Mohamed Omar opened a piece of mail last September that cemented the conviction he'd made — the conviction that forgiveness was the only path forward.
"Imam," the letter began. "Hi my name is Michael McWhorter and I am one of the three people who bombed the Dar al-Farooq Islamic Center. My job in the bombing was to lite and throw the bomb in the window."
In his childlike cursive, a jailed McWhorter wrote and wrote and wrote: seven pages detailing his remorse, his recognition of Omar's pain, and an explanation — but not a justification — of how McWhorter came to leave his small central Illinois town to carry out a horrific attack on Omar's Bloomington mosque, despite not even knowing what a mosque was.
The words "apologize" and "sorry" flowed onto the lined paper nine times. The 33-year-old described a disconnect between how he saw himself and the man who, five years ago, firebombed a house of worship.

"I have to remind myself that it's real and I did these things to completely harmless people who have never done anything to me. I can't change what I have done, I'm a terrorist for life now," he wrote. "That is my fault and I accept that."
Holding the letter, Omar believed McWhorter's apology was sincere.
"As a Muslim, when somebody asks me to forgive them, it is actually more rewarding to forgive them than when you just hold your grudge," the imam told me. "It was very powerful."

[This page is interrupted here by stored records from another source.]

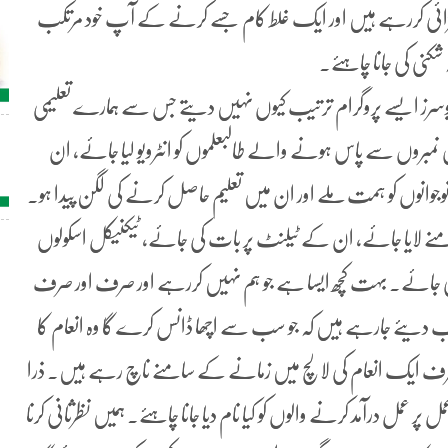
ئی کررہے ہیں اور ایک غلط کام جسے کرنے کے آپ خود مرتکب
کنی کی جانا چاہئے۔
یوسرز ایسے پروگرام ترتیب کیوں نہیں دیتے جس سے ہمارے تعلیمی
 نمبروں سے پاس ہونے والے طالبعلموں کو انٹرویو لیا جائے، ان
جوانوں کو ہمت ملے اور ان میں تعلیم حاصل کرنے کی لگن پیدا ہو۔
نے لایا جائے، ان کے ٹیلنٹ پر بات کی جائے، ٹیکنیکل اسکولوں
 جائے۔ بہت کچھ ایسا ہے جو ہم نہیں کررہے اور صرف اور صرف
یب دیئے جارہے ہیں کہ جو سب سے اچھا ڈانس کرے گا وہ انعام کا
 ہم صرف ایک انعام کی لالچ میں زمانے کے سامنے ناچ رہے ہیں۔ ذرا
ل پر عمل درآمد کرنے والوں کو کیا نام دیا جانا چاہئے۔ ہمیں نظرثانی کرنا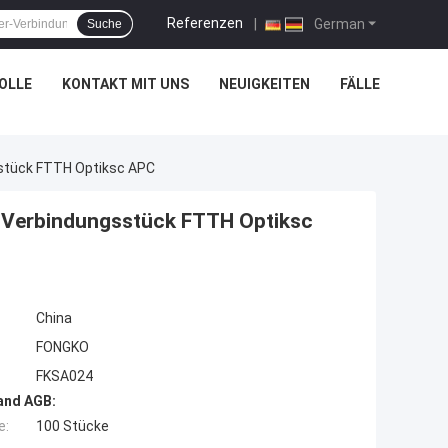
Referenzen
|
German
Suche
OLLE
KONTAKT MIT UNS
NEUIGKEITEN
FÄLLE
stück FTTH Optiksc APC
s Verbindungsstück FTTH Optiksc
China
FONGKO
FKSA024
and AGB:
e:
100 Stücke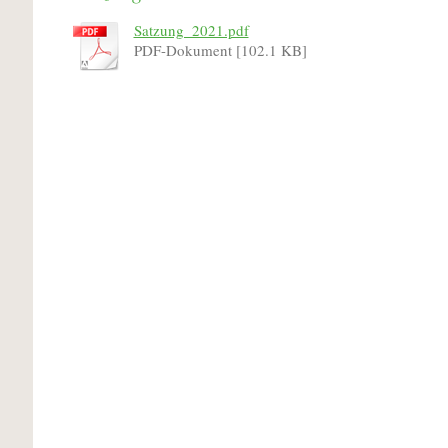
Satzung_2021.pdf
PDF-Dokument [102.1 KB]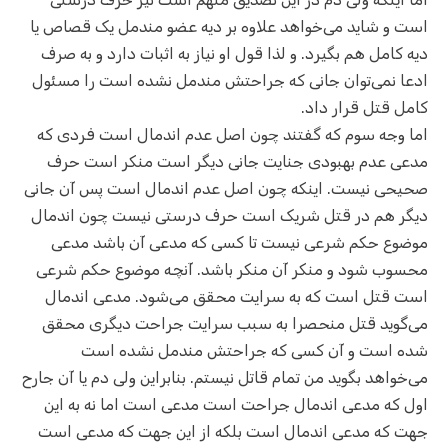
است و شاید می‌خواهد علاوه بر دیه عضو مندمل یک قصاص یا
دیه کامل هم بگیرد. و لذا قول او نیاز به اثبات دارد و به صرف
ادعا نمی‌‌توان جانی که جراحتش مندمل نشده است را مسئول
کامل قتل قرار داد.
اما وجه سوم که گفتند چون اصل عدم اندمال است فردی که
مدعی عدم بهبودی جنایت جانی دیگر است منکر است حرف
صحیحی نیست. اینکه چون اصل عدم اندمال است پس آن جانی
دیگر هم در قتل شریک است حرف درستی نیست چون اندمال
موضوع حکم شرعی نیست تا کسی که مدعی آن باشد مدعی
محسوب شود و منکر آن منکر باشد. آنچه موضوع حکم شرعی
است قتل است که به سرایت محقق می‌شود. مدعی اندمال
می‌گوید قتل منحصرا به سبب سرایت جراحت دیگری محقق
شده است و آن کسی که جراحتش مندمل نشده است
می‌خواهد بگوید من تمام قاتل نیستم. بنابراین ولی دم یا آن جارح
اول که مدعی اندمال جراحت است مدعی است اما نه به این
جهت که مدعی اندمال است بلکه از این جهت که مدعی است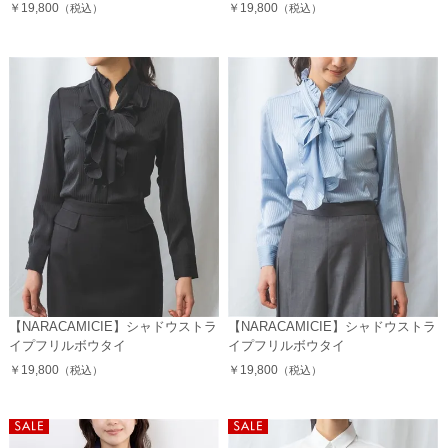
￥19,800
￥19,800
（税込）
（税込）
【NARACAMICIE】シャドウストラ
【NARACAMICIE】シャドウストラ
イプフリルボウタイ
イプフリルボウタイ
￥19,800
￥19,800
（税込）
（税込）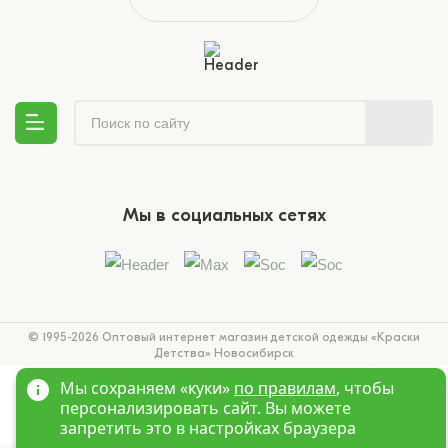
Мы в социальных сетях
© 1995-2026 Оптовый интернет магазин детской одежды «Краски
Детства»
Новосибирск
Мы сохраняем «куки»
по правилам
, чтобы
персонализировать сайт. Вы можете
запретить это в настройках браузера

No one could fault Omar, the mosque's executive director, if he were to harbor anger toward his attackers for the rest of his life. But during the holy month of Ramadan, the imam displayed an astonishing act of kindness. He publicly forgave McWhorter and co-defendant Joe Morris and asked a judge for clemency at their April 12 sentencing. The two men, who had pleaded guilty to various federal felonies, received prison sentences of 16 and 14 years, far shy of the statutory minimum of 35 years.